Nevertheless, section 21(3) of the Children’s Act compels the unmarried parents to attempt mediation, it follows that from such mediation a parenting plan is usually formulated.
Consequently, sections 33 to 35 of the Children’s Act deal with the specific content of a parenting plan.
The parenting plan may include various and several co-parenting issues in contention between the parties, however, section 33(3) of the Children’s Act briefly mentions the following determinations:
“3. A parenting plan may determine any matter in connection with parental responsibilities and rights, including–
- where and with whom the child is to live;
- the maintenance of the child;
- contact between the child and–
- any of the parties; and
- any other person; and
- the schooling and religious upbringing of the child.”
The parenting plan aims to resolve issues surrounding arrangements for a minor child and meticulously outlines the exercise of the unmarried parents’ co-parental responsibilities and rights.
It is important to point out that section 33(2) echoes section 21(3) of the Children’s Act in that it also discourages parties from approaching the Court as a first resort for their co-parenting issues, yet section 33(2) differs in that it provides as a solution that parties first seek to agree to a parenting plan.

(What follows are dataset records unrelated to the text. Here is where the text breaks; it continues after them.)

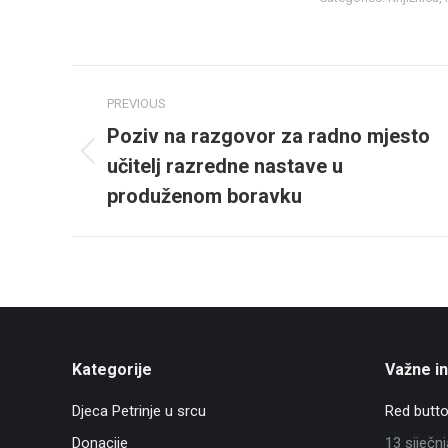
Post
PREVIOUS
navigation
Poziv na razgovor za radno mjesto
učitelj razredne nastave u
Previous
post:
produženom boravku
Kategorije
Važne i
Djeca Petrinje u srcu
Red butto
Donacije
13 siječn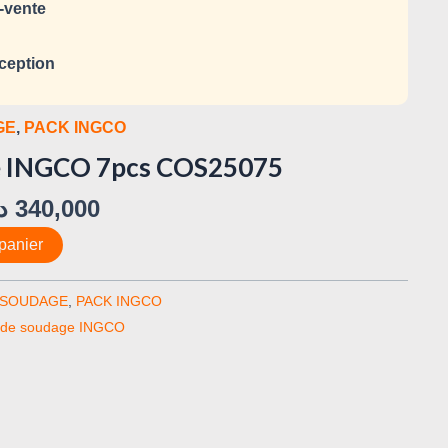
-vente
ception
GE
,
PACK INGCO
ge INGCO 7pcs COS25075
د
340,000
panier
 SOUDAGE
,
PACK INGCO
t de soudage INGCO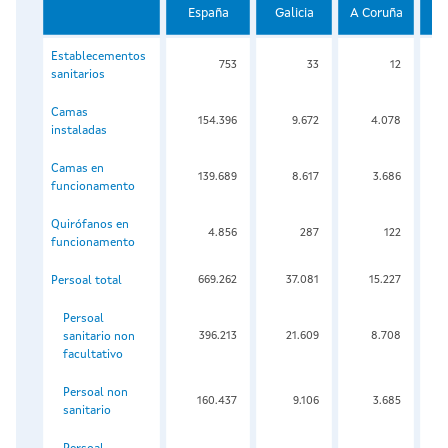
España
Galicia
A Coruña
L
Establecementos
753
33
12
sanitarios
Camas
154.396
9.672
4.078
instaladas
Camas en
139.689
8.617
3.686
funcionamento
Quirófanos en
4.856
287
122
funcionamento
Persoal total
669.262
37.081
15.227
Persoal
sanitario non
396.213
21.609
8.708
facultativo
Persoal non
160.437
9.106
3.685
sanitario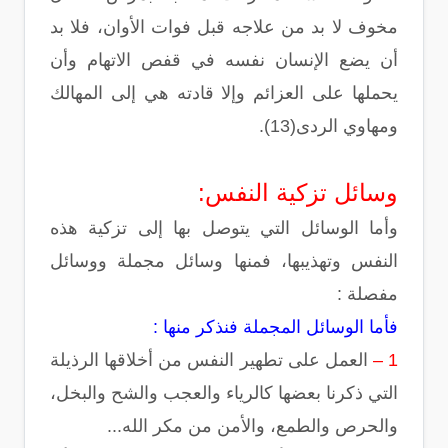
مخوف لا بد من علاجه قبل فوات الأوان، فلا بد
أن يضع الإنسان نفسه في قفص الاتهام وأن
يحملها على العزائم وإلا قادته هي إلى المهالك
ومهاوي الردى(13).
وسائل تزكية النفس:
وأما الوسائل التي يتوصل بها إلى تزكية هذه
النفس وتهذيبها، فمنها وسائل مجملة ووسائل
مفصلة :
فأما الوسائل المجملة فنذكر منها :
1 –
العمل على تطهير النفس من أخلاقها الرذيلة
التي ذكرنا بعضها كالرياء والعجب والشح والبخل،
والحرص والطمع، والأمن من مكر الله...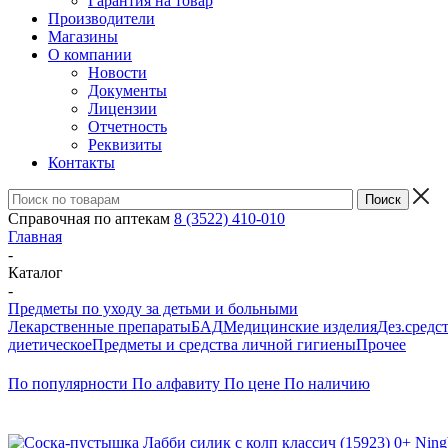
Гарантия на товар
Производители
Магазины
О компании
Новости
Документы
Лицензии
Отчетность
Реквизиты
Контакты
Справочная по аптекам
8 (3522) 410-010
Главная
-
Каталог
-
Предметы по уходу за детьми и больными
Лекарственные препараты
БАД
Медицинские изделия
Дез.средс
диетическое
Предметы и средства личной гигиены
Прочее
По популярности
По алфавиту
По цене
По наличию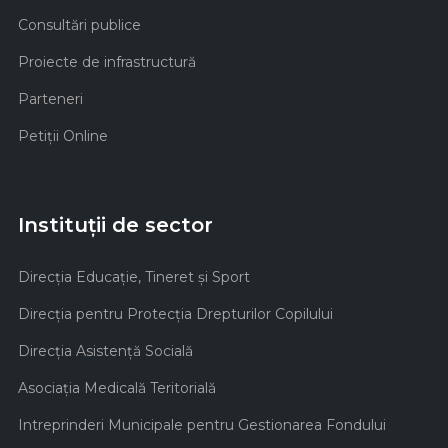
Consultări publice
Proiecte de infrastructură
Parteneri
Petiții Online
Instituții de sector
Direcţia Educaţie, Tineret şi Sport
Direcţia pentru Protecţia Drepturilor Copilului
Direcţia Asistenţă Socială
Asociaţia Medicală Teritorială
Intreprinderi Municipale pentru Gestionarea Fondului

In the event that unmarried parents are either certain or remain sceptical that mediation as envisaged in section 21(3) of the Children’s Act would come to nought, it is a point to remember that before approaching Court, it is advisable to approach a legal representative to draw up a parenting plan as per sections 33 to 35 of the Children’s Act. What such action would achieve is that the draft parenting plan may be proposed to the other parent for their consideration, and amendments and/or negotiations regarding such a draft may be attended to expertly drafted, well-advised and in strict accordance with the law, to avoid any unnecessary litigation and/or issues in future.
Agreeing to a parenting plan is highly advantageous to unmarried fathers, as such agreements will vest their parental responsibilities and rights in a non-litigious manner, which is in the best interest of a minor child.
Where parties have agreed to a parenting plan, they may approach the Court to have such a parenting plan made an Order of Court, which is highly advisable to do for the purpose of the enforcement thereof.